### DIRECTIONS
Reproduce the records below exactly as they appear, omitting any pictures they contain.

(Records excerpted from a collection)
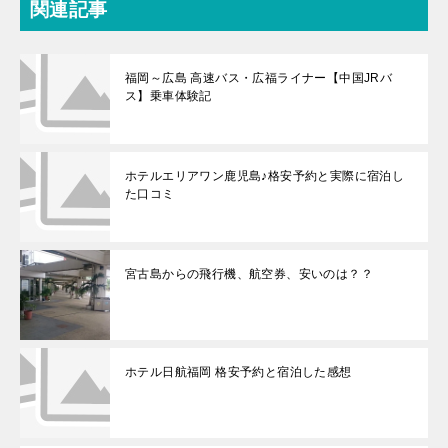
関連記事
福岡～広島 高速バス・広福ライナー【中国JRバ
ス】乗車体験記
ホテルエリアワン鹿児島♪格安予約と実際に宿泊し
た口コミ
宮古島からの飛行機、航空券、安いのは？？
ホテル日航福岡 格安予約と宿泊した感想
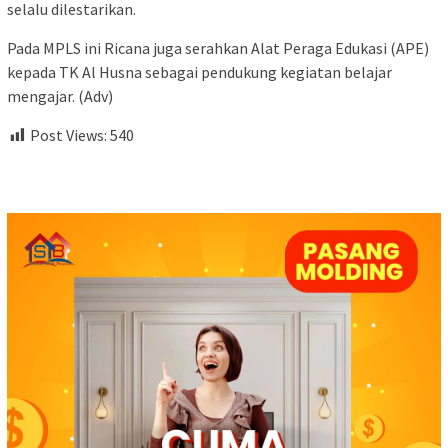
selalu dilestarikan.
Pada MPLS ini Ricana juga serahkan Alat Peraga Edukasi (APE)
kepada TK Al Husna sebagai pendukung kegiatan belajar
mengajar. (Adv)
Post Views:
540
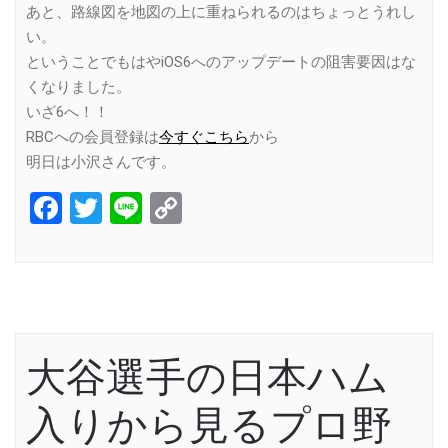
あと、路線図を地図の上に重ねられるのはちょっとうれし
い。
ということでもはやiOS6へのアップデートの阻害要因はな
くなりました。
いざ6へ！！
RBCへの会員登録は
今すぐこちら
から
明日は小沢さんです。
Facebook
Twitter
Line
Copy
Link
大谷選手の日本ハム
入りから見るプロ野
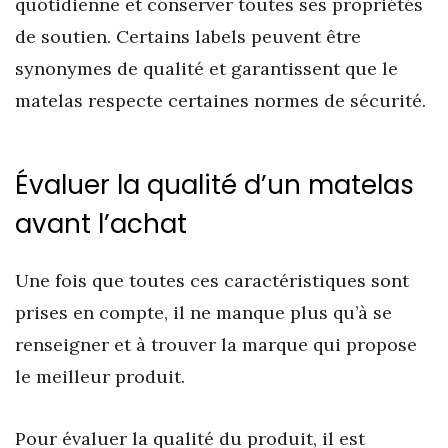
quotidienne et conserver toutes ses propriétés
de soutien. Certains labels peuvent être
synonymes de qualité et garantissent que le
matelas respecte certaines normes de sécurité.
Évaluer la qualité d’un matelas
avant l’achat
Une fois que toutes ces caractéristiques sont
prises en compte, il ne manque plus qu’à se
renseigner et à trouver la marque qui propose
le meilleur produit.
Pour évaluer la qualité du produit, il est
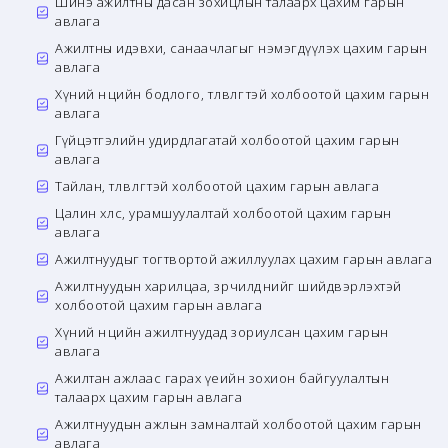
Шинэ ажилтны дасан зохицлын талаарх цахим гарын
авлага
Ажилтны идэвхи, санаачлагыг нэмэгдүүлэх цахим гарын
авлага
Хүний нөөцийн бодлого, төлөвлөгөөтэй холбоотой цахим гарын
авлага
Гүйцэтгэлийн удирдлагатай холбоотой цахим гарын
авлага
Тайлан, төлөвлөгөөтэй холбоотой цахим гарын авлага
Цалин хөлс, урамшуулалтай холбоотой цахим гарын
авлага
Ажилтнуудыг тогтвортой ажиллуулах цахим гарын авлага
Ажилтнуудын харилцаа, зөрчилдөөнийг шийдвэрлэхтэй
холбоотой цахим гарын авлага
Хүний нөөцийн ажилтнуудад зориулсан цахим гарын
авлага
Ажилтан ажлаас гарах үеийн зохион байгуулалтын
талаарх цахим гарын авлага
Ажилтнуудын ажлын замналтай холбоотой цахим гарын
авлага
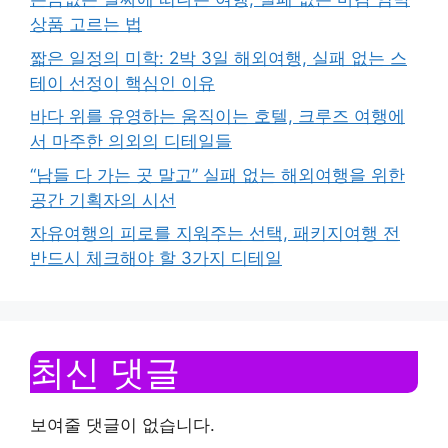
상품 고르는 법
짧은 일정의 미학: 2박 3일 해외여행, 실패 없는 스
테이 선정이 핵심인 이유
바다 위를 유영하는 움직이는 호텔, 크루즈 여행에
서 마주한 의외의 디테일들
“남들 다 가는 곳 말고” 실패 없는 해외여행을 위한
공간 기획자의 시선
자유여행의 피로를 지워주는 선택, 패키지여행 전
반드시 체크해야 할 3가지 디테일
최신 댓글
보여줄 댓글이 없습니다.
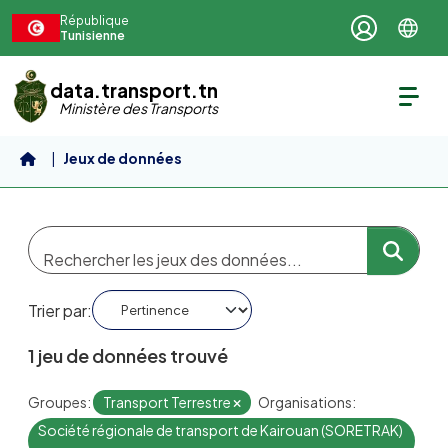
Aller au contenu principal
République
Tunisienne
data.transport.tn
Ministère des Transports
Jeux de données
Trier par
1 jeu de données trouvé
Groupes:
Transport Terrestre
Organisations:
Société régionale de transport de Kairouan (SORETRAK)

### OUTPUT OF THE TASK
関連記事
福岡～広島 高速バス・広福ライナー【中国JRバ
ス】乗車体験記
ホテルエリアワン鹿児島♪格安予約と実際に宿泊し
た口コミ
宮古島からの飛行機、航空券、安いのは？？
ホテル日航福岡 格安予約と宿泊した感想
selalu dilestarikan.
Pada MPLS ini Ricana juga serahkan Alat Peraga Edukasi (APE)
kepada TK Al Husna sebagai pendukung kegiatan belajar
mengajar. (Adv)
Post Views:
540
あと、路線図を地図の上に重ねられるのはちょっとうれし
い。
ということでもはやiOS6へのアップデートの阻害要因はな
くなりました。
いざ6へ！！
RBCへの会員登録は
今すぐこちら
から
明日は小沢さんです。
Facebook
Twitter
Line
Copy
Link
大谷選手の日本ハム
入りから見るプロ野
quotidienne et conserver toutes ses propriétés
de soutien. Certains labels peuvent être
synonymes de qualité et garantissent que le
matelas respecte certaines normes de sécurité.
Évaluer la qualité d’un matelas
avant l’achat
Une fois que toutes ces caractéristiques sont
prises en compte, il ne manque plus qu’à se
renseigner et à trouver la marque qui propose
le meilleur produit.
Pour évaluer la qualité du produit, il est
Шинэ ажилтны дасан зохицлын талаарх цахим гарын
авлага
Ажилтны идэвхи, санаачлагыг нэмэгдүүлэх цахим гарын
авлага
Хүний нөөцийн бодлого, төлөвлөгөөтэй холбоотой цахим гарын
авлага
Гүйцэтгэлийн удирдлагатай холбоотой цахим гарын
авлага
Тайлан, төлөвлөгөөтэй холбоотой цахим гарын авлага
Цалин хөлс, урамшуулалтай холбоотой цахим гарын
авлага
Ажилтнуудыг тогтвортой ажиллуулах цахим гарын авлага
Ажилтнуудын харилцаа, зөрчилдөөнийг шийдвэрлэхтэй
холбоотой цахим гарын авлага
Хүний нөөцийн ажилтнуудад зориулсан цахим гарын
авлага
Ажилтан ажлаас гарах үеийн зохион байгуулалтын
талаарх цахим гарын авлага
Ажилтнуудын ажлын замналтай холбоотой цахим гарын
авлага
상품 고르는 법
짧은 일정의 미학: 2박 3일 해외여행, 실패 없는 스
테이 선정이 핵심인 이유
바다 위를 유영하는 움직이는 호텔, 크루즈 여행에
서 마주한 의외의 디테일들
“남들 다 가는 곳 말고” 실패 없는 해외여행을 위한
공간 기획자의 시선
자유여행의 피로를 지워주는 선택, 패키지여행 전
반드시 체크해야 할 3가지 디테일
최신 댓글
보여줄 댓글이 없습니다.
Aller au contenu principal
République
Tunisienne
data.transport.tn
Ministère des Transports
Jeux de données
Trier par
1 jeu de données trouvé
Groupes:
Transport Terrestre
Organisations:
Société régionale de transport de Kairouan (SORETRAK)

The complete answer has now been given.